*** Material for this task ***

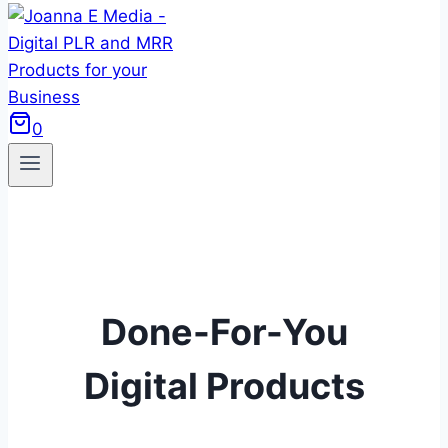
0
Done-For-You
Digital Products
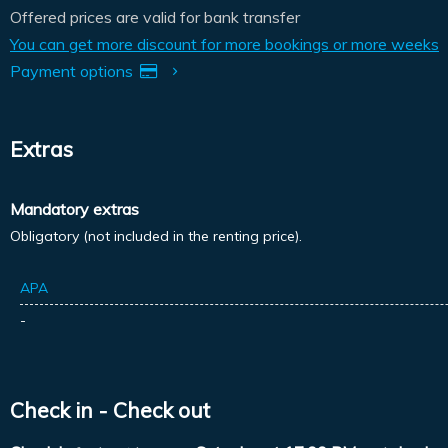
Offered prices are valid for bank transfer
You can get more discount for more bookings or more weeks
Payment options
Extras
Mandatory extras
Obligatory (not included in the renting price).
APA
-
Check in - Check out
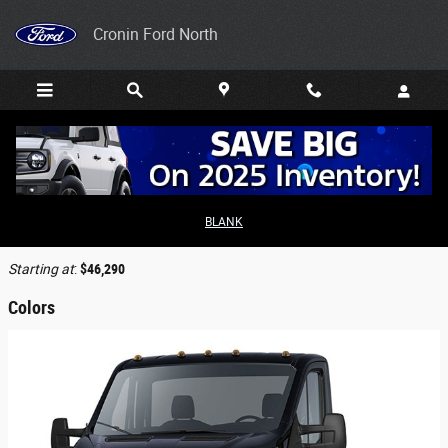
Skip to main content
Cronin Ford North
2026 Ford Transit-350 Cab Chassis Truck
BLANK
Back to Model Lineup
Starting at
:
$46,290
Colors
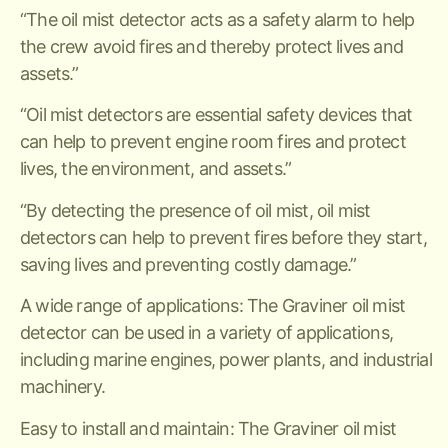
“The oil mist detector acts as a safety alarm to help
the crew avoid fires and thereby protect lives and
assets.”
“Oil mist detectors are essential safety devices that
can help to prevent engine room fires and protect
lives, the environment, and assets.”
“By detecting the presence of oil mist, oil mist
detectors can help to prevent fires before they start,
saving lives and preventing costly damage.”
A wide range of applications: The Graviner oil mist
detector can be used in a variety of applications,
including marine engines, power plants, and industrial
machinery.
Easy to install and maintain: The Graviner oil mist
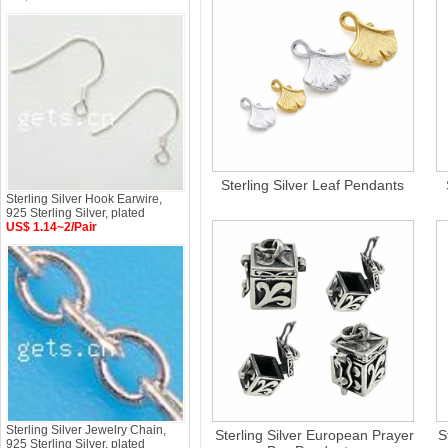
Sterling Silver Leaf Pendants
Sterling Silver Hook Earwire,
925 Sterling Silver, plated
US$ 1.14~2/Pair
Sterling Silver Jewelry Chain,
Sterling Silver European Prayer
S
925 Sterling Silver, plated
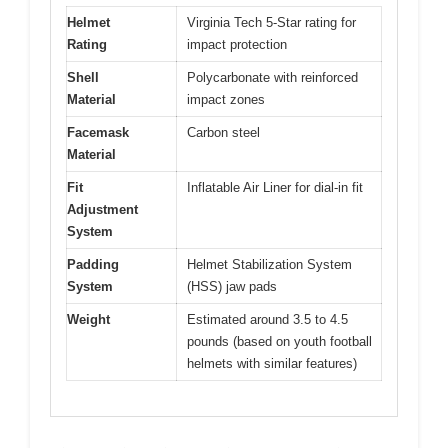
Helmet
Virginia Tech 5-Star rating for
Rating
impact protection
Shell
Polycarbonate with reinforced
Material
impact zones
Facemask
Carbon steel
Material
Fit
Inflatable Air Liner for dial-in fit
Adjustment
System
Padding
Helmet Stabilization System
System
(HSS) jaw pads
Weight
Estimated around 3.5 to 4.5
pounds (based on youth football
helmets with similar features)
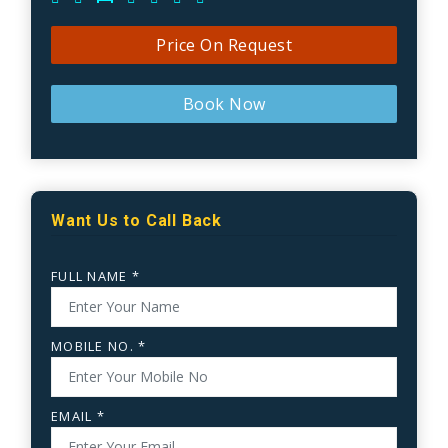
Price On Request
Book Now
Want Us to Call Back
FULL NAME *
MOBILE NO. *
EMAIL *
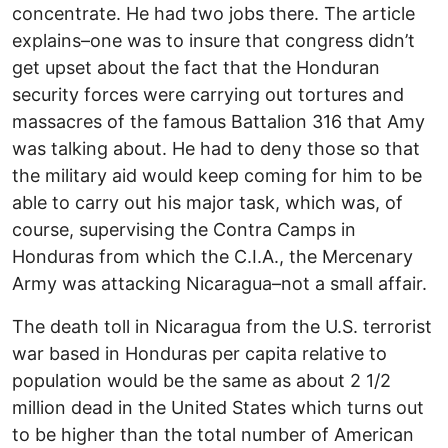
concentrate. He had two jobs there. The article
explains–one was to insure that congress didn’t
get upset about the fact that the Honduran
security forces were carrying out tortures and
massacres of the famous Battalion 316 that Amy
was talking about. He had to deny those so that
the military aid would keep coming for him to be
able to carry out his major task, which was, of
course, supervising the Contra Camps in
Honduras from which the C.I.A., the Mercenary
Army was attacking Nicaragua–not a small affair.
The death toll in Nicaragua from the U.S. terrorist
war based in Honduras per capita relative to
population would be the same as about 2 1/2
million dead in the United States which turns out
to be higher than the total number of American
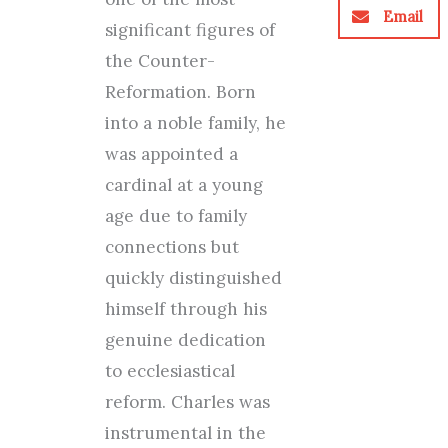
Email
significant figures of
the Counter-
Reformation. Born
into a noble family, he
was appointed a
cardinal at a young
age due to family
connections but
quickly distinguished
himself through his
genuine dedication
to ecclesiastical
reform. Charles was
instrumental in the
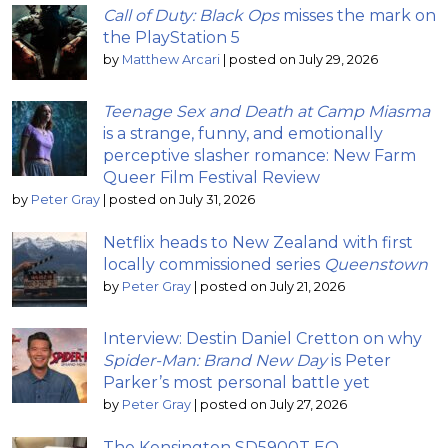
Call of Duty: Black Ops
misses the mark on
the PlayStation 5
by
Matthew Arcari
|
posted on July 29, 2026
Teenage Sex and Death at Camp Miasma
is a strange, funny, and emotionally
perceptive slasher romance: New Farm
Queer Film Festival Review
by
Peter Gray
|
posted on July 31, 2026
Netflix heads to New Zealand with first
locally commissioned series
Queenstown
by
Peter Gray
|
posted on July 21, 2026
Interview: Destin Daniel Cretton on why
Spider-Man: Brand New Day
is Peter
Parker’s most personal battle yet
by
Peter Gray
|
posted on July 27, 2026
The Kensington SD5900T EQ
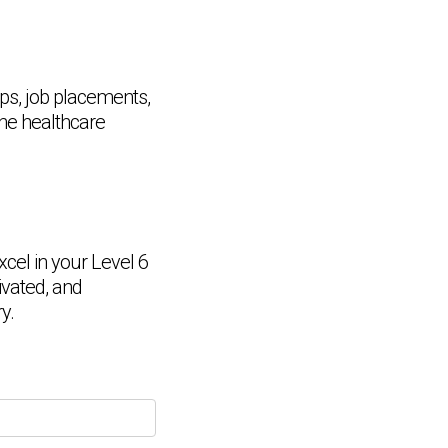
ips, job placements,
the healthcare
cel in your Level 6
Chat Support
💬
Connecting…
vated, and
y.
💬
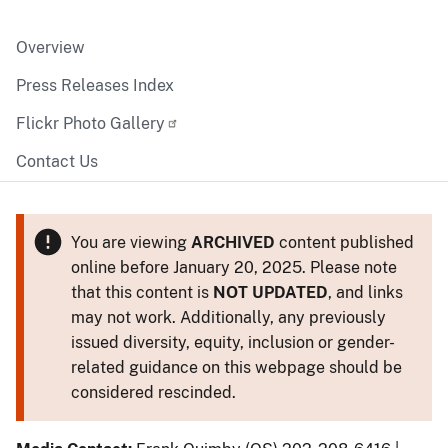
Overview
Press Releases Index
Flickr Photo Gallery
Contact Us
You are viewing
ARCHIVED
content published
online before January 20, 2025. Please note
that this content is
NOT UPDATED
, and links
may not work. Additionally, any previously
issued diversity, equity, inclusion or gender-
related guidance on this webpage should be
considered rescinded.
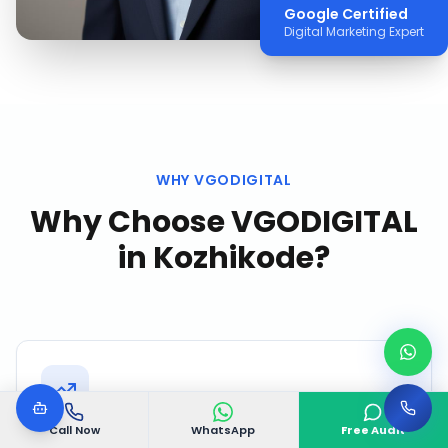
Google Certified
Digital Marketing Expert
WHY VGODIGITAL
Why Choose VGODIGITAL
in
Kozhikode
?
Call Now
WhatsApp
Free Audit
Kozhikode Market Intelligence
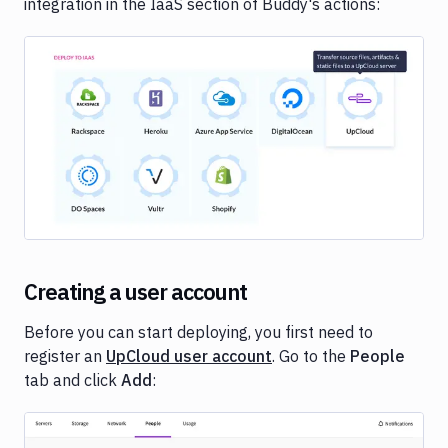
integration in the IaaS section of Buddy's actions:
Image loading...
Creating a user account
Before you can start deploying, you first need to
register an
UpCloud user account
. Go to the
People
tab and click
Add
:
Image loading...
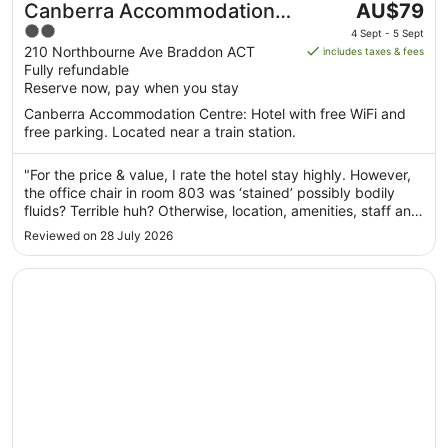
The
Canberra Accommodation
AU$79
price
2
Centre
4 Sept - 5 Sept
is
out
210 Northbourne Ave Braddon ACT
includes taxes & fees
AU$79
Fully refundable
of
per
Reserve now, pay when you stay
5
night
Canberra Accommodation Centre: Hotel with free WiFi and
from
free parking. Located near a train station.
4
Sept
"For the price & value, I rate the hotel stay highly. However,
to
the office chair in room 803 was ‘stained’ possibly bodily
5
fluids? Terrible huh? Otherwise, location, amenities, staff and
Sept
value were great. Oh btw, Northbourne Ave on Saturday
Reviewed on 28 July 2026
night is screaming loud with street cars drag racing. It’s ..."
Opens in a new window
Rydges Canberra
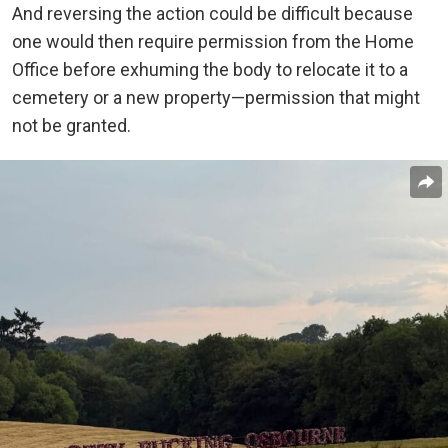
And reversing the action could be difficult because
one would then require permission from the Home
Office before exhuming the body to relocate it to a
cemetery or a new property—permission that might
not be granted.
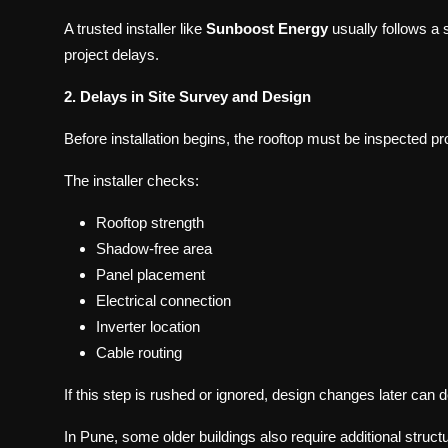
A trusted installer like
Sunboost Energy
usually follows a 
project delays.
2. Delays in Site Survey and Design
Before installation begins, the rooftop must be inspected pr
The installer checks:
Rooftop strength
Shadow-free area
Panel placement
Electrical connection
Inverter location
Cable routing
If this step is rushed or ignored, design changes later can de
In Pune, some older buildings also require additional structu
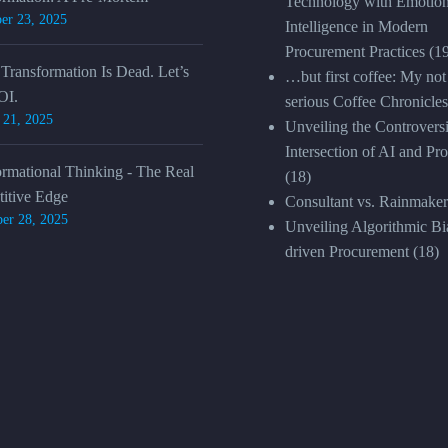
Technology with Emotion
er 23, 2025
Intelligence in Modern
Procurement Practices
(1
 Transformation Is Dead. Let’s
…but first coffee: My not
OI.
serious Coffee Chronicles
 21, 2025
Unveiling the Controversi
Intersection of AI and Pr
ormational Thinking - The Real
(18)
itive Edge
Consultant vs. Rainmaker
er 28, 2025
Unveiling Algorithmic Bia
driven Procurement
(18)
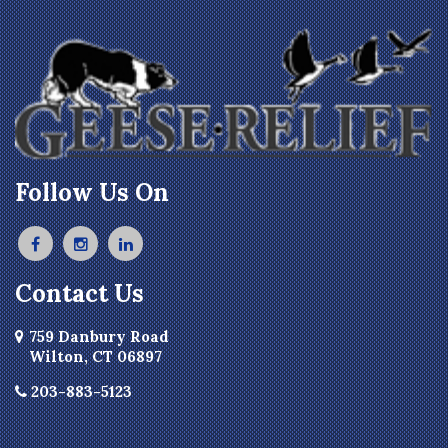
Follow Us On
Contact Us
759 Danbury Road
Wilton, CT 06897
203-883-5123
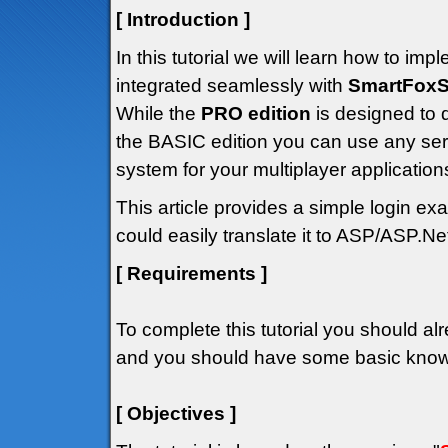
[ Introduction ]
In this tutorial we will learn how to i
integrated seamlessly with
SmartFoxS
While the
PRO edition
is designed to 
the BASIC edition you can use any ser
system for your multiplayer application
This article provides a simple login 
could easily translate it to ASP/ASP.Net
[ Requirements ]
To complete this tutorial you should alr
and you should have some basic knowle
[ Objectives ]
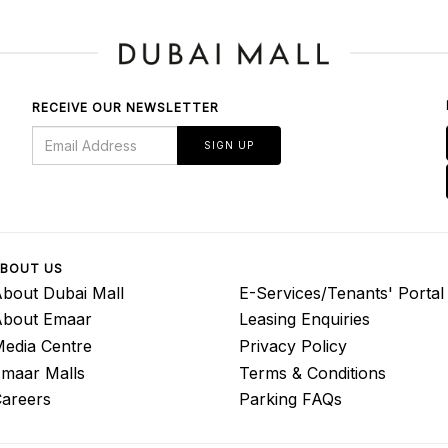
RECEIVE OUR NEWSLETTER
SIGN UP
BOUT US
bout Dubai Mall
E-Services/Tenants' Portal
About Emaar
Leasing Enquiries
edia Centre
Privacy Policy
maar Malls
Terms & Conditions
areers
Parking FAQs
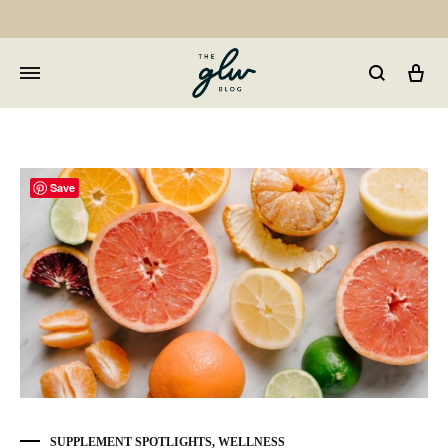
Car
GLW
Girls
Living
Well
Save
SUPPLEMENT SPOTLIGHTS
,
WELLNESS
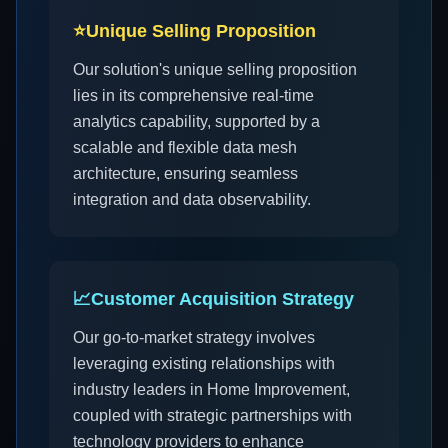
⭐
Unique Selling Proposition
Our solution's unique selling proposition
lies in its comprehensive real-time
analytics capability, supported by a
scalable and flexible data mesh
architecture, ensuring seamless
integration and data observability.
📈
Customer Acquisition Strategy
Our go-to-market strategy involves
leveraging existing relationships with
industry leaders in Home Improvement,
coupled with strategic partnerships with
technology providers to enhance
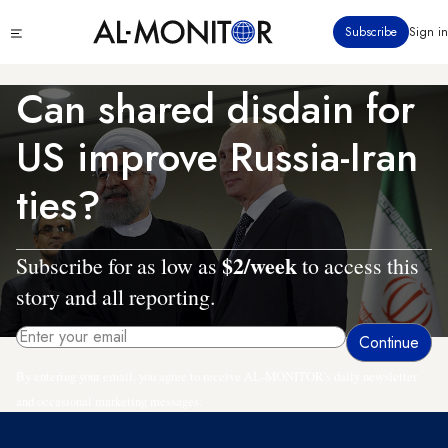
Skip
Click
Subscribe
Sign in
to
to
main
see
menu
content
Can shared disdain for
US improve Russia-Iran
ties?
$2/week
Subscribe for as low as
to access this
story and all reporting.
By entering your email, you agree to receive AL-MONITOR's daily newsletter
and occasional marketing messages.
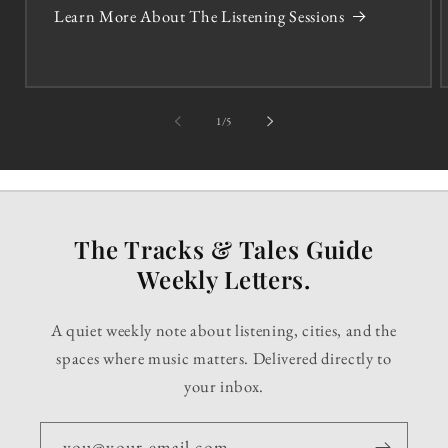
Learn More About The Listening Sessions
of
1
/
5
The Tracks & Tales Guide
Weekly Letters.
A quiet weekly note about listening, cities, and the
spaces where music matters. Delivered directly to
your inbox.
you@your-email.com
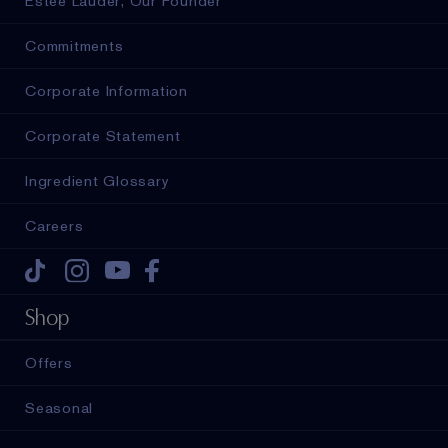
Estée Lauder, Our Founder
Commitments
Corporate Information
Corporate Statement
Ingredient Glossary
Careers
Tiktok
Instagram
Youtube
Facebook
Shop
Offers
Seasonal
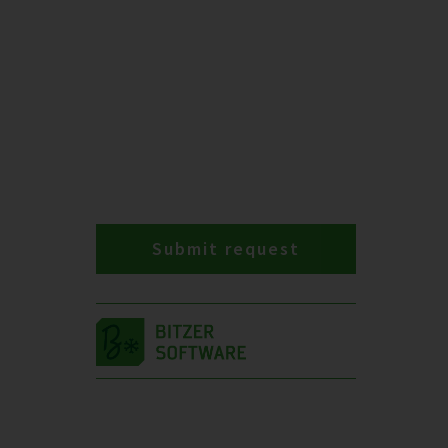
Submit request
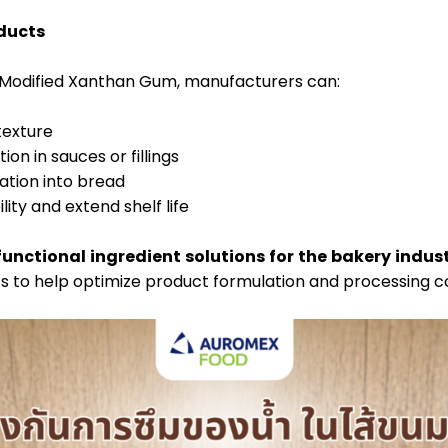
oducts
l Modified Xanthan Gum, manufacturers can:
 texture
on in sauces or fillings
tion into bread
ity and extend shelf life
functional ingredient solutions for the bakery indus
ts to help optimize product formulation and processing co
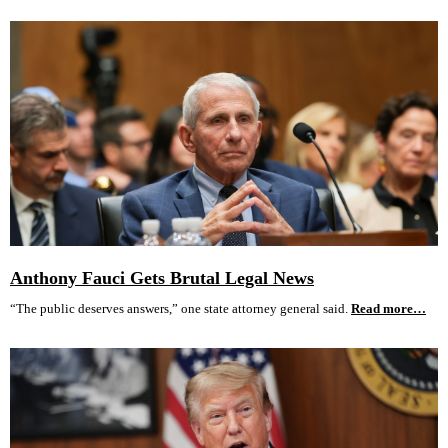
Anthony Fauci Gets Brutal Legal News
“The public deserves answers,” one state attorney general said.
Read more…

*** End of Material for this task ***

Write out exactly the run of lines above that starts at the line containing "Learn More About The Listening Sessions" and ends at the line containing "Anthony Fauci Gets Brutal Legal News". Include both, and leave the pictures out.

### Answer to the exercise:
Learn More About The Listening Sessions
of
1
/
5
The Tracks & Tales Guide
Weekly Letters.
A quiet weekly note about listening, cities, and the
spaces where music matters. Delivered directly to
your inbox.
you@your-email.com
Estée Lauder, Our Founder
Commitments
Corporate Information
Corporate Statement
Ingredient Glossary
Careers
Tiktok
Instagram
Youtube
Facebook
Shop
Offers
Seasonal
Submit request
oducts
l Modified Xanthan Gum, manufacturers can:
 texture
on in sauces or fillings
tion into bread
ity and extend shelf life
functional ingredient solutions for the bakery indus
ts to help optimize product formulation and processing co
Anthony Fauci Gets Brutal Legal News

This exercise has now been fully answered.